Your task is to tally the lines of the listing containing the word "optional" and report the figure alone.

[Opening Data for the task section]

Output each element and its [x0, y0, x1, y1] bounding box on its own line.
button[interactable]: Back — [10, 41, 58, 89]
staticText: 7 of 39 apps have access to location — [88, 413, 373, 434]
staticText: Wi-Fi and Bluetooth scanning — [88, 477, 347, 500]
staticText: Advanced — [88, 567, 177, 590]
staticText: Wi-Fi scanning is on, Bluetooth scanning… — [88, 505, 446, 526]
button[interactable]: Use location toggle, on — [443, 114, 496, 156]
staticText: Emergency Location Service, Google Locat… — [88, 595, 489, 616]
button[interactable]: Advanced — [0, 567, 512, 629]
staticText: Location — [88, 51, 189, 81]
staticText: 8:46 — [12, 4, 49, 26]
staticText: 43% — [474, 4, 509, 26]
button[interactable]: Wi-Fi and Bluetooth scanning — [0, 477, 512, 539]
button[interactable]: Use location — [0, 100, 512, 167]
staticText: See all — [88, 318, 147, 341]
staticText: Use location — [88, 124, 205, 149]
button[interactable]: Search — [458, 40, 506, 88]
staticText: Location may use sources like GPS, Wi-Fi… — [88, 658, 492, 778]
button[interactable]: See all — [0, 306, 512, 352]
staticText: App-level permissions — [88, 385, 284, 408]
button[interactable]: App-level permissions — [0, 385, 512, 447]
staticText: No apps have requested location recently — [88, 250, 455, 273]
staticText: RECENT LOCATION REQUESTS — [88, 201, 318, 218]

[Closing Data for the task section]
[Opening Data for the task section]

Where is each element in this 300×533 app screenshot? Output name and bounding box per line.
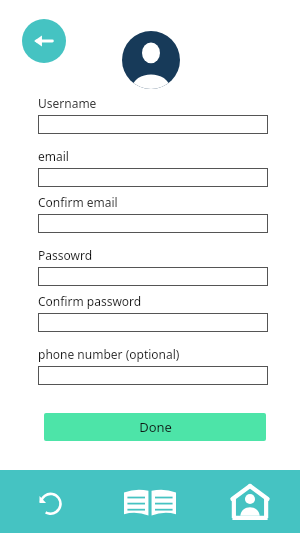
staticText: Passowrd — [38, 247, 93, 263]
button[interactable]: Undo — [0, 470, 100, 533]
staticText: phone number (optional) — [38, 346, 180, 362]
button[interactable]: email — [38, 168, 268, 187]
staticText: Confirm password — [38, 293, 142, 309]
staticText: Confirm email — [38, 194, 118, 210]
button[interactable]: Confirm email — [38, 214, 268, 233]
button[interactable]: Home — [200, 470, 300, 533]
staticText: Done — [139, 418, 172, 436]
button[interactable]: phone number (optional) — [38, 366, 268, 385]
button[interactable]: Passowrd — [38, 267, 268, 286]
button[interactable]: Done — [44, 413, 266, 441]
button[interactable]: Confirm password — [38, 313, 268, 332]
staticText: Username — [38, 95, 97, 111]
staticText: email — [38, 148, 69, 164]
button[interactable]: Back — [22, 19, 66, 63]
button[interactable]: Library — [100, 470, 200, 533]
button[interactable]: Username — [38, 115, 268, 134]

[Closing Data for the task section]

Answer for the task = 2